I had this happen once on a John Crane 2800 double dry gas seal. This one was a very unusual case in an old seal design. I don't think it would be possible in a properly designed new system to fail in this manner. I will describe the failure that we experienced.
This seal was in a single stage overhung Roots machine running about 12,000 rpm. The seal was supplied with nitrogen gas using a very crude system. They had a regulator and a local flow meter with no instrumentation to alarm on loss of nitrogen flow.
The nitrogen connected to the seal using 1/2" SS tubing. A few inches away, on the side of the case, there was another piece of 1/2" tubing that was in impulse line to a panel mounted instrument that read process pressure. After an overhaul of the compressor, the mechanic reversed the two pieces of tubing. The area between the two seals was connected to the pressure gauge on the panel and the nitrogen was dumping into the case connection. After some time in service, they started leaking process gas out along the shaft. Both seals had failed catastrophically because there was no nitrogen flowing to the seal.
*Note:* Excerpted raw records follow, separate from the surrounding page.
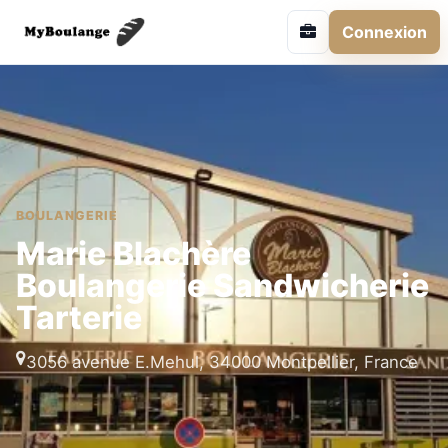
Connexion
BOULANGERIE
Marie Blachère
Boulangerie Sandwicherie
Tarterie
3056 avenue E.Mehul, 34000 Montpellier, France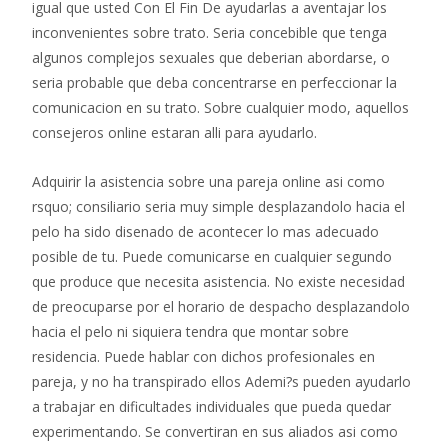
igual que usted Con El Fin De ayudarlas a aventajar los
inconvenientes sobre trato. Seri­a concebible que tenga
algunos complejos sexuales que deberi­an abordarse, o
seri­a probable que deba concentrarse en perfeccionar la
comunicacion en su trato. Sobre cualquier modo, aquellos
consejeros online estaran alli para ayudarlo.
Adquirir la asistencia sobre una pareja online asi­ como
rsquo; consiliario seri­a muy simple desplazandolo hacia el
pelo ha sido disenado de acontecer lo mas adecuado
posible de tu. Puede comunicarse en cualquier segundo
que produce que necesita asistencia. No existe necesidad
de preocuparse por el horario de despacho desplazandolo
hacia el pelo ni siquiera tendra que montar sobre
residencia. Puede hablar con dichos profesionales en
pareja, y no ha transpirado ellos Ademi?s pueden ayudarlo
a trabajar en dificultades individuales que pueda quedar
experimentando. Se convertiran en sus aliados asi­ como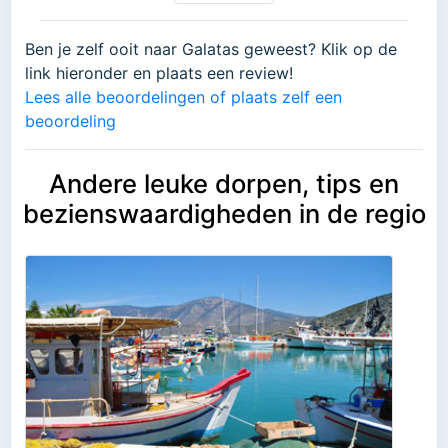
Ben je zelf ooit naar Galatas geweest? Klik op de
link hieronder en plaats een review!
Lees alle beoordelingen of plaats zelf een
beoordeling
Andere leuke dorpen, tips en
bezienswaardigheden in de regio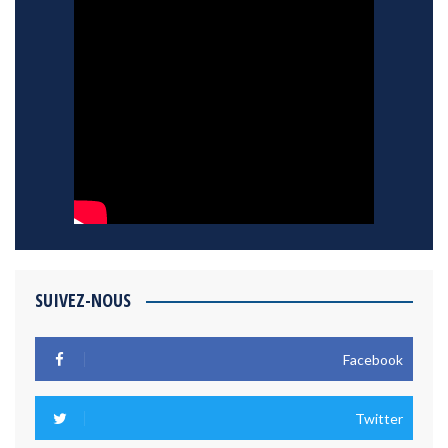
SUIVEZ-NOUS
Facebook
Twitter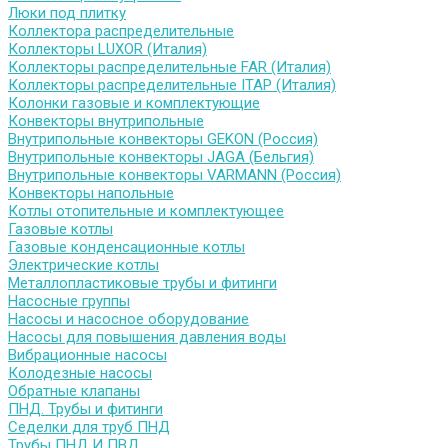
Люки под плитку
Коллектора распределительные
Коллекторы LUXOR (Италия)
Коллекторы распределительные FAR (Италия)
Коллекторы распределительные ITAP (Италия)
Колонки газовые и комплектующие
Конвекторы внутрипольные
Внутрипольные конвекторы GEKON (Россия)
Внутрипольные конвекторы JAGA (Бельгия)
Внутрипольные конвекторы VARMANN (Россия)
Конвекторы напольные
Котлы отопительные и комплектующее
Газовые котлы
Газовые конденсационные котлы
Электрические котлы
Металлопластиковые трубы и фитинги
Насосные группы
Насосы и насосное оборудование
Насосы для повышения давления воды
Вибрационные насосы
Колодезные насосы
Обратные клапаны
ПНД. Трубы и фитинги
Седелки для труб ПНД
Трубы ПНД И ПВД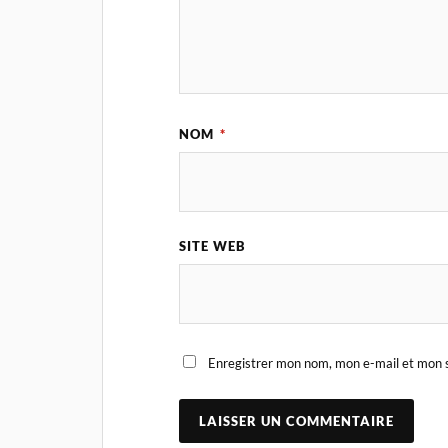
NOM
*
SITE WEB
Enregistrer mon nom, mon e-mail et mon s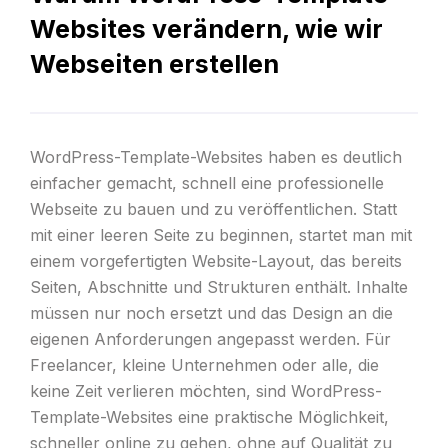
Websites verändern, wie wir
Webseiten erstellen
WordPress-Template-Websites haben es deutlich
einfacher gemacht, schnell eine professionelle
Webseite zu bauen und zu veröffentlichen. Statt
mit einer leeren Seite zu beginnen, startet man mit
einem vorgefertigten Website-Layout, das bereits
Seiten, Abschnitte und Strukturen enthält. Inhalte
müssen nur noch ersetzt und das Design an die
eigenen Anforderungen angepasst werden. Für
Freelancer, kleine Unternehmen oder alle, die
keine Zeit verlieren möchten, sind WordPress-
Template-Websites eine praktische Möglichkeit,
schneller online zu gehen, ohne auf Qualität zu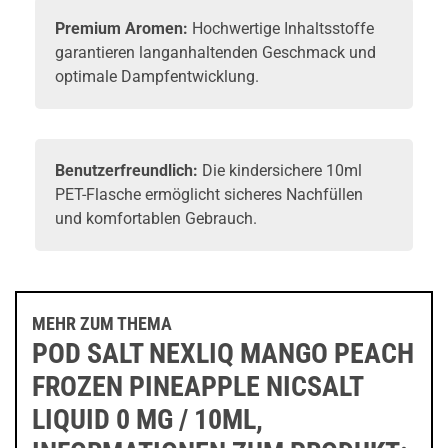
Premium Aromen:
Hochwertige Inhaltsstoffe
garantieren langanhaltenden Geschmack und
optimale Dampfentwicklung.
Benutzerfreundlich:
Die kindersichere 10ml
PET-Flasche ermöglicht sicheres Nachfüllen
und komfortablen Gebrauch.
MEHR ZUM THEMA
POD SALT NEXLIQ MANGO PEACH
FROZEN PINEAPPLE NICSALT
LIQUID 0 MG / 10ML,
The stationary seal face shattered and pieces of tungsten carbide dropped down onto the shaft and machined through the seal sleeve and about 1/4" deep into the shaft before we got the machine shut down.
At any other similar installation, we would have instruments to control the nitrogen buffer gas to a certain differential pressure above process pressure. We would monitor the buffer gas flow rate, as well. As long as nitrogen DP was maintained it should be impossible for process gas to leak directly to atmosphere past both seals. I don't believe we would trip the compressor off on loss of buffer gas DP. But we would definitely alarm and take immediate action to restore buffer gas flow or shut the unit down.
So, from a HazOp standpoint, I don't believe a double dry gas seal properly instrumented for differential pressure and buffer gas flow rate should ever fail catastrophically enough to blow process gas directly to atmosphere past both seals. From a HazAn, LOPA standpoint, this should be in the category of 1/100 years or less.